What is a Backstory?
A backstory is the personal history of a character. It can also be the history of a location in your setting, like the history of an inn or spaceship, or the history of your entire setting, as in the continent or world where the action occurs. Even items can have backstories, especially magic items and artifacts.
As authors, we should have more of this backstory in our minds or notes than what makes it into the work. Revelation of the backstory should be pertinent to the current situation. As I’ve stated before, when discussing characters, too much backstory is no longer a backstory; it’s just the story.
Dusty – A Case Study in Backstory
Dusty, the Space Pirate, is afraid of tight spaces. During a raid, he gets stuck in a shipping container with Sophie and reveals to her that, as a child, he was trapped for two days in a collapsed mining tunnel. This is a formative piece of Dusty’s life and perhaps the reason he chose his vocation – all that open ocean. Dusty’s backstory will only get revealed at a time and place that makes sense for it to surface, in this case, when he’s in a similar situation. We also don’t want to dwell too much on the collapsed mining tunnel story. Dusty and Sophie are stuck in a shipping container, and their priority, along with the readers’ attention, is in the present.
Connecting the Dots
But most importantly, now that we know this about Dusty, we care about him a little more. If I don’t know a character, how can I care about them? Dialogue helps reveal inner thoughts, and action helps place them in the story, but personal history offers an understanding. Pieces of history humanize a character who is otherwise rooted in the present action of the story.
Backstories also set the tone for the novel and the character. We can make Dusty somber and dramatic by adding that he was the only family member to survive the mine collapse. Or we could make it humorous - maybe Dusty had to shimmy out of the mine, which destroys his clothes and leaves him hilariously compromised. In either case, poor Dusty.

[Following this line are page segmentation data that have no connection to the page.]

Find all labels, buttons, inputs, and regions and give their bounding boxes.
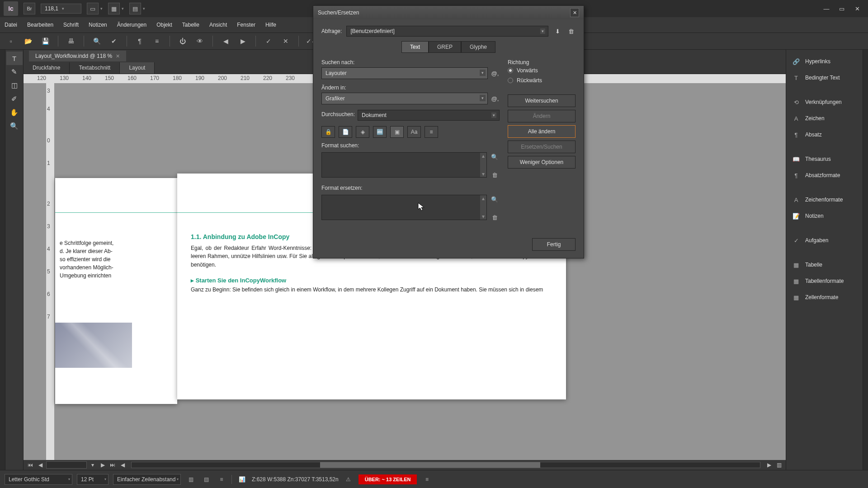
direction-forward-radio[interactable]: Vorwärts <box>508 66 576 75</box>
prev-page-icon[interactable]: ◀ <box>36 461 44 469</box>
search-scope-combo[interactable]: Dokument <box>358 110 500 121</box>
next-page-icon[interactable]: ▶ <box>99 461 107 469</box>
eyedropper-tool-icon[interactable]: ✐ <box>6 92 23 106</box>
align-icon[interactable]: ≡ <box>216 474 227 485</box>
tab-text[interactable]: Text <box>401 41 429 53</box>
close-window-button[interactable]: ✕ <box>850 3 864 14</box>
change-format-box[interactable]: ▴▾ <box>321 195 487 220</box>
position-tool-icon[interactable]: ◫ <box>6 79 23 92</box>
panel-zeichenformate[interactable]: AZeichenformate <box>786 192 863 208</box>
note-tool-icon[interactable]: ✎ <box>6 65 23 79</box>
next-icon[interactable]: ▶ <box>236 35 249 47</box>
font-size-combo[interactable]: 12 Pt <box>77 474 108 485</box>
include-footnotes-icon[interactable]: ▣ <box>390 126 404 138</box>
type-tool-icon[interactable]: T <box>6 52 23 65</box>
clear-find-format-icon[interactable]: 🗑 <box>490 170 500 179</box>
panel-verknüpfungen[interactable]: ⟲Verknüpfungen <box>786 94 863 110</box>
overset-indicator-icon[interactable]: ⚠ <box>343 474 354 485</box>
zoom-tool-icon[interactable]: 🔍 <box>6 119 23 133</box>
maximize-button[interactable]: ▭ <box>835 3 849 14</box>
change-special-icon[interactable]: @, <box>491 95 500 102</box>
specify-find-format-icon[interactable]: 🔍 <box>490 152 500 161</box>
save-query-icon[interactable]: ⬇ <box>553 28 562 35</box>
find-next-button[interactable]: Weitersuchen <box>508 94 576 107</box>
panel-zeichen[interactable]: AZeichen <box>786 110 863 127</box>
show-hidden-icon[interactable]: ¶ <box>133 35 146 47</box>
change-find-button[interactable]: Ersetzen/Suchen <box>508 141 576 153</box>
zoom-level-combo[interactable]: 118,1 <box>41 4 81 14</box>
menu-table[interactable]: Tabelle <box>182 22 199 28</box>
status-menu-icon[interactable]: ≡ <box>421 474 432 485</box>
delete-query-icon[interactable]: 🗑 <box>566 28 576 35</box>
panel-thesaurus[interactable]: 📖Thesaurus <box>786 151 863 167</box>
close-tab-icon[interactable]: ✕ <box>116 53 120 59</box>
last-page-icon[interactable]: ⏭ <box>108 461 117 469</box>
menu-more-icon[interactable]: ≡ <box>151 35 163 47</box>
direction-backward-radio[interactable]: Rückwärts <box>508 75 576 85</box>
panel-zellenformate[interactable]: ▦Zellenformate <box>786 289 863 305</box>
tab-glyph[interactable]: Glyphe <box>461 41 495 53</box>
open-icon[interactable]: 📂 <box>22 35 34 47</box>
change-all-button[interactable]: Alle ändern <box>508 125 576 138</box>
whole-word-icon[interactable]: ≡ <box>425 126 438 138</box>
menu-help[interactable]: Hilfe <box>265 22 276 28</box>
accept-icon[interactable]: ✓ <box>262 35 275 47</box>
hscroll-left-icon[interactable]: ◀ <box>118 461 127 469</box>
columns-icon[interactable]: ▥ <box>185 474 196 485</box>
include-hidden-layers-icon[interactable]: ◈ <box>356 126 369 138</box>
prev-icon[interactable]: ◀ <box>219 35 232 47</box>
query-combo[interactable]: [Benutzerdefiniert] <box>346 26 548 37</box>
panel-absatz[interactable]: ¶Absatz <box>786 127 863 143</box>
dialog-close-icon[interactable]: ✕ <box>570 8 579 17</box>
spellcheck-icon[interactable]: ✔ <box>108 35 120 47</box>
menu-notes[interactable]: Notizen <box>89 22 107 28</box>
menu-object[interactable]: Objekt <box>156 22 172 28</box>
left-collapse-strip[interactable] <box>0 50 5 470</box>
screen-mode-icon[interactable]: ▭ <box>87 3 99 14</box>
menu-font[interactable]: Schrift <box>63 22 79 28</box>
print-icon[interactable]: 🖶 <box>65 35 77 47</box>
view-tab-story[interactable]: Textabschnitt <box>70 62 120 74</box>
change-input[interactable]: Grafiker <box>321 93 488 104</box>
page-field[interactable] <box>46 461 87 469</box>
panel-bedingter text[interactable]: TBedingter Text <box>786 70 863 86</box>
panel-tabelle[interactable]: ▦Tabelle <box>786 257 863 273</box>
clear-change-format-icon[interactable]: 🗑 <box>490 213 500 222</box>
menu-view[interactable]: Ansicht <box>209 22 227 28</box>
panel-tabellenformate[interactable]: ▦Tabellenformate <box>786 273 863 289</box>
lines-icon[interactable]: ▤ <box>201 474 212 485</box>
split-view-icon[interactable]: ▥ <box>775 461 783 469</box>
arrange-icon[interactable]: ▦ <box>108 3 120 14</box>
include-locked-layers-icon[interactable]: 🔒 <box>321 126 335 138</box>
menu-changes[interactable]: Änderungen <box>117 22 146 28</box>
right-collapse-strip[interactable] <box>863 50 868 470</box>
first-page-icon[interactable]: ⏮ <box>26 461 34 469</box>
minimize-button[interactable]: — <box>819 3 834 14</box>
save-icon[interactable]: 💾 <box>39 35 52 47</box>
document-tab[interactable]: Layout_Workflow.indd @ 118 % ✕ <box>29 51 126 61</box>
fewer-options-button[interactable]: Weniger Optionen <box>508 156 576 169</box>
new-icon[interactable]: ▫ <box>5 35 17 47</box>
preview-icon[interactable]: 👁 <box>193 35 206 47</box>
reject-icon[interactable]: ✕ <box>279 35 292 47</box>
view-options-icon[interactable]: ▤ <box>129 3 141 14</box>
include-locked-stories-icon[interactable]: 📄 <box>339 126 352 138</box>
find-format-box[interactable]: ▴▾ <box>321 152 487 178</box>
include-master-pages-icon[interactable]: 🔤 <box>373 126 387 138</box>
view-tab-galley[interactable]: Druckfahne <box>24 62 70 74</box>
find-special-icon[interactable]: @, <box>491 70 500 77</box>
page-dropdown-icon[interactable]: ▾ <box>89 461 97 469</box>
case-sensitive-icon[interactable]: Aa <box>407 126 421 138</box>
menu-file[interactable]: Datei <box>5 22 17 28</box>
change-button[interactable]: Ändern <box>508 110 576 122</box>
stats-icon[interactable]: 📊 <box>236 474 247 485</box>
search-icon[interactable]: 🔍 <box>90 35 103 47</box>
panel-hyperlinks[interactable]: 🔗Hyperlinks <box>786 53 863 70</box>
specify-change-format-icon[interactable]: 🔍 <box>490 195 500 204</box>
panel-notizen[interactable]: 📝Notizen <box>786 208 863 224</box>
panel-aufgaben[interactable]: ✓Aufgaben <box>786 232 863 249</box>
menu-window[interactable]: Fenster <box>237 22 255 28</box>
find-input[interactable]: Layouter <box>321 67 488 79</box>
bridge-icon[interactable]: Br <box>24 3 35 14</box>
hscroll-right-icon[interactable]: ▶ <box>765 461 773 469</box>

There are two main issues with backstories, and they are on opposite ends of the spectrum. First, there can be no backstory because the author didn’t think of one. On the other hand, some authors leave too much of the backstory in our minds. Both situations make a confusing and unmoored world with one-dimensional characters. There’s a third issue, which is too much backstory in your story. That issue is more straightforward to remedy than the first two; edit it down or plan a long novel (or set of novels). Throughout this series, we’ll discuss techniques for when and how to reveal your backstories.